▶ [PROBLEM STATEMENT]: Repeat the records below exactly. Omit the pictures.

▶ [TASK DATA]:

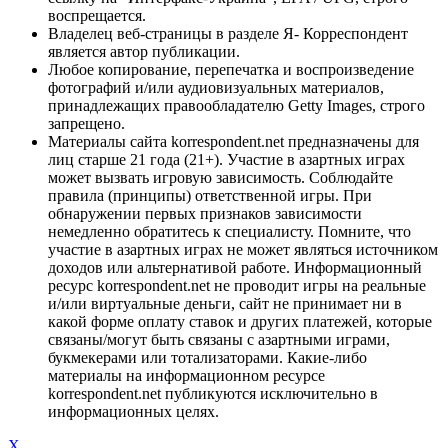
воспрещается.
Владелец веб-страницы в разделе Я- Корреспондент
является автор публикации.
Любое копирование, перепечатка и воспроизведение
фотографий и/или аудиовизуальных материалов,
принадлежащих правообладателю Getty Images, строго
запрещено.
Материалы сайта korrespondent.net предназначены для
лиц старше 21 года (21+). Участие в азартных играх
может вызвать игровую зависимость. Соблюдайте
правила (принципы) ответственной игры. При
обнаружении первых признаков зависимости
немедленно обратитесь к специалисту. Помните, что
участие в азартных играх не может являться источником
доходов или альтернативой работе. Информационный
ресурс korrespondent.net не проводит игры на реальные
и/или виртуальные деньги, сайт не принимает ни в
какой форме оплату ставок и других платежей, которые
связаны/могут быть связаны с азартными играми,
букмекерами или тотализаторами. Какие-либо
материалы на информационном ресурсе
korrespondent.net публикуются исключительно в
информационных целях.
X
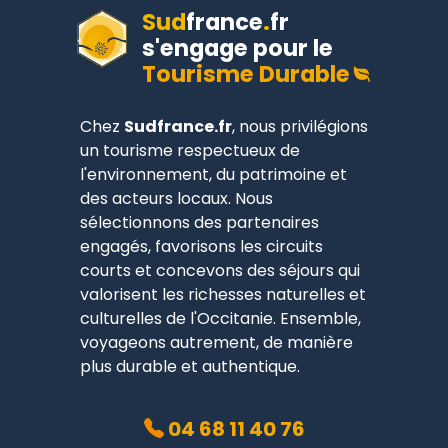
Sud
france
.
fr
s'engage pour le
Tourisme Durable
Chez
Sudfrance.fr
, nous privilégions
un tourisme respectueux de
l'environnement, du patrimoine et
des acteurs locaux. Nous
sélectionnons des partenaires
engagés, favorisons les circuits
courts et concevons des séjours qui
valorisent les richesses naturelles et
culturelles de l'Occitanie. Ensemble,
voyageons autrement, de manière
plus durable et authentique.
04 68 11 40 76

▶ [OUTPUT]:
воспрещается.
Владелец веб-страницы в разделе Я- Корреспондент
является автор публикации.
Любое копирование, перепечатка и воспроизведение
фотографий и/или аудиовизуальных материалов,
принадлежащих правообладателю Getty Images, строго
запрещено.
Материалы сайта korrespondent.net предназначены для
лиц старше 21 года (21+). Участие в азартных играх
может вызвать игровую зависимость. Соблюдайте
правила (принципы) ответственной игры. При
обнаружении первых признаков зависимости
немедленно обратитесь к специалисту. Помните, что
участие в азартных играх не может являться источником
доходов или альтернативой работе. Информационный
ресурс korrespondent.net не проводит игры на реальные
и/или виртуальные деньги, сайт не принимает ни в
какой форме оплату ставок и других платежей, которые
связаны/могут быть связаны с азартными играми,
букмекерами или тотализаторами. Какие-либо
материалы на информационном ресурсе
korrespondent.net публикуются исключительно в
информационных целях.
X
Sud
france
.
fr
s'engage pour le
Tourisme Durable
Chez
Sudfrance.fr
, nous privilégions
un tourisme respectueux de
l'environnement, du patrimoine et
des acteurs locaux. Nous
sélectionnons des partenaires
engagés, favorisons les circuits
courts et concevons des séjours qui
valorisent les richesses naturelles et
culturelles de l'Occitanie. Ensemble,
voyageons autrement, de manière
plus durable et authentique.
04 68 11 40 76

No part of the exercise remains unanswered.